Mark 15:18

and then began to salute him. “Long life to you, king of the Jews!” they said.


everyone passing these gates
must give up hope
there is none
up to the job

those who do so gracefully
have our admiration
we honor them
in our own way

soldiers recognize their own
bound by larger orders
and salute an enemy
who shapes their own identity

with none of the usual irony
every Jew carries all the rest
each is a queen a king
anything less devalues our work


“Hey!” is too informal for the import of χαίρω (chairō, rejoice, be well, rejoice). Bratcher482 indicates that chairō “can be translated by the indigenous equivalent of ‘Long live the King’….” This is a much better mock than the casual, “Hey.”
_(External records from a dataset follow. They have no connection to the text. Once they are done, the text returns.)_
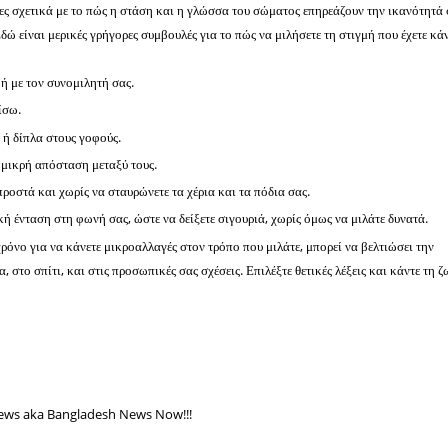
νες σχετικά με το πώς η στάση και η γλώσσα του σώματος επηρεάζουν την ικανότητά 
Εδώ είναι μερικές γρήγορες συμβουλές για το πώς να μιλήσετε τη στιγμή που έχετε κάν
ή με τον συνομιλητή σας.
ίσω.
 ή δίπλα στους γοφούς.
 μικρή απόσταση μεταξύ τους.
προστά και χωρίς να σταυρώνετε τα χέρια και τα πόδια σας.
 ένταση στη φωνή σας, ώστε να δείξετε σιγουριά, χωρίς όμως να μιλάτε δυνατά.
όνο για να κάνετε μικροαλλαγές στον τρόπο που μιλάτε, μπορεί να βελτιώσει την
, στο σπίτι, και στις προσωπικές σας σχέσεις. Επιλέξτε θετικές λέξεις και κάντε τη 
ws aka Bangladesh News Now!!!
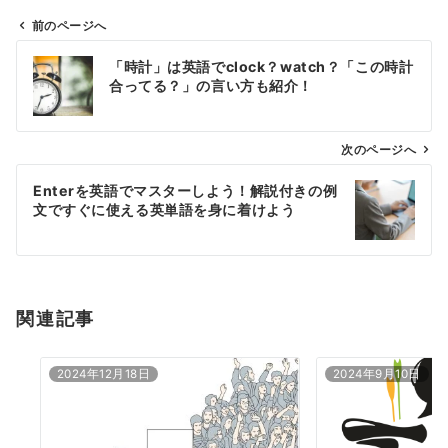
前のページへ
投
「時計」は英語でclock？watch？「この時計
稿
合ってる？」の言い方も紹介！
ナ
ビ
ゲ
次のページへ
ー
Enterを英語でマスターしよう！解説付きの例
シ
文ですぐに使える英単語を身に着けよう
ョ
ン
関連記事
2024年12月18日
2024年9月10日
Note that this is the soldiers who derisively use the title, “King of the Jews.”

Readers have had much practice to this point in knowing more than the characters on the page. Readers can see through Mark’s use of irony that the one mocked as a King is, for Mark, the way he sees the situation.

Interrogation, sleep deprivation, more interrogation, and a whipping are imposed to weaken resolve and lead to a denial of intention. There is an implied dignity with Jesus’ silence in the face of accusations, physical abuse, and mockery. All of this is background to what Nikos Kazantzakis labeled as “The Last Temptation of Christ”—that which would lead Jesus to back away from his own admonition to bear one’s cross when their soul is crushed and hope is so unseen as to not be present.

Readers are beginning to question if they are going to be silent in the face of what is happening to Jesus and to people of every time and clime. Athletes practice visualization of how they will do when it comes time for them to perform. Mark’s Readers are in a similar situation regarding a visualization of their Belovedness, Wilderness Retreats, Healing, Wisdom, and Transfiguration as they face the realities of their time and the pain present in their life and the life of individuals and crowds around them.

Will they be open to a surprise of having power taken from them as they travel, to redefine their family partners, and to come down from their privileged altitude of understanding observer?